Jaya Krishna Cuttaree

WTO DIRECTOR-GENERAL SELECTION PROCESS 2005: CANDIDATE

Jaya Krishna Cuttaree

Biography

A barrister-at-law, Honourable Jaya Krishna Cuttaree has had a long political career during which he has served successively as Minister of Labour and Industrial Relations, Attorney-General and Minister of Housing, Lands, Town and Country Planning, Minister of Industry, Industrial Technology, Scientific Research and Handicraft, Minister of Industry, Commerce and International Trade and (to-date) Minister of Foreign Affairs, International Trade and Regional Cooperation.

Minister Cuttaree is deeply committed to regional economic integration processes, which he wants to see further deepening, and to South-South trade as a necessary complement to multilateral trade. His various diplomatic initiatives, regionally and internationally, in the field of international trade negotiations have been fruitful not only to the region but to the developing countries at large.

As Minister responsible for international trade matters, Minister Cuttaree has been closely monitoring the ongoing WTO negotiations, in particular those relating to the Doha Round and their bearing on the ACP–EU negotiations on Economic Partnership Agreements (EPAs) under the Cotonou Agreement. Like many of his colleagues from the developing world, Minister Cuttaree has been militating in favour of a WTO agenda which provides for operational special and differential treatment in favour of Developing Countries, including the Least Developed Countries, rather than a "one-size-fits all" approach, to ensure that these countries, too, derive meaningful gains from trade liberalisation.

As Ministerial Chairperson of the African Union Ministers of Trade last year, Minister Cuttaree played a leading role, at the last WTO Council of Ministers in September at Cancun, Mexico, in the establishment of the Group of 90, comprising the African, LDCs and ACP Members. The G-90 has now become an important element in the ongoing negotiations at the WTO.

Mauritius hosted last July the 8th Meeting of the ACP Ministers of Trade and the Meeting of the G-90 negotiators, barely a few days before the WTO General Council. At those meetings, the ACP Declaration and the Elements of G-90 Platform on the Doha Work Programme were adopted. Minister Cuttaree was actively involved in the deliberations of the two meetings, particularly in finding a consensus on key issues. These meetings have helped put back on track the stalled WTO trade negotiations.

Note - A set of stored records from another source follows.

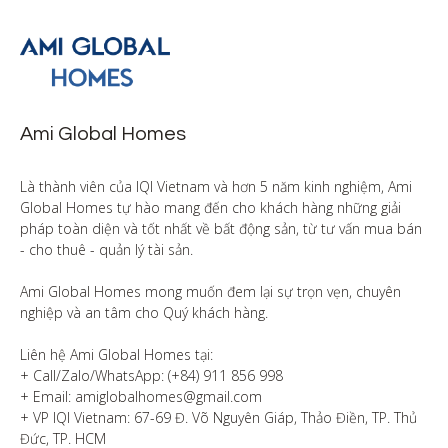
Ami Global Homes
Là thành viên của IQI Vietnam và hơn 5 năm kinh nghiệm, Ami 
Global Homes tự hào mang đến cho khách hàng những giải 
pháp toàn diện và tốt nhất về bất động sản, từ tư vấn mua bán 
- cho thuê - quản lý tài sản.

Ami Global Homes mong muốn đem lại sự trọn vẹn, chuyên 
nghiệp và an tâm cho Quý khách hàng. 

Liên hệ Ami Global Homes tại:

+ Call/Zalo/WhatsApp: (+84) 911 856 998

+ Email: amiglobalhomes@gmail.com

+ VP IQI Vietnam: 67-69 Đ. Võ Nguyên Giáp, Thảo Điền, TP. Thủ 
Đức, TP. HCM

High on the list of the priorities of Minister Cuttaree is to strengthen, through participatory approaches, understanding of the need for the WTO to accommodate the interests of all its Members, both developed and developing, within a multilateral trade system that effectively contributes to growth creation and poverty eradication. Minister Cuttaree is well-known for his commitment to the emergence of a dynamic process where all Members participate actively and constructively in the trade negotiations for an outcome which is balanced, fair and owned by the membership.

In the same vein, Minister Cuttaree favours an effective interface between the WTO and all relevant international organisations and agencies with a view to fostering greater complementarity and synergy among them in their attempts at addressing key trade and trade-related concerns of many Developing Countries. These institutional linkages will not only strengthen credibility of the multilateral trading system, but also provide for better mechanisms to integrate trade into development strategies, which is fundamental to the integration of developing countries in the global economy.

As one of the proponents of a better functioning of the WTO and its Secretariat, Minister Cuttaree will ensure that the principles of inclusiveness and transparency in the decision-making processes of the WTO are fully respected.

Minister Cuttaree has been a Member of the National Assembly since 1982. Before starting his political career, he worked for various organisations in Mauritius and abroad: Assistant Conservator of Forests-Ministry of Agriculture and Natural Resources (Mauritius); General Manager of the Sugar Planter’s Mechanical Pool Corporation (Mauritius); Chief of the Natural Resources Division of the Organisation of African Unity (OAU) in Addis Ababa, Ethiopia; and Programme Specialist (Research and Development in Natural resources) for UNESCO in Paris, France, where he was involved in the ecological impact assessment of developmental projects in African countries south of the Sahara.

Minister Cuttaree holds a BSC (Forestry) from Edinburgh University, Scotland, a MSC and PHD in Ecology from Uppsala University of Sweden, a Post Graduate Diploma in Development Studies from Cambridge University, United Kingdom, and is also a qualified Barrister from Lincoln’s Inn, London. Minister Cuttaree is currently the Deputy Leader of his party, the Mouvement Militant Mauricien (MMM).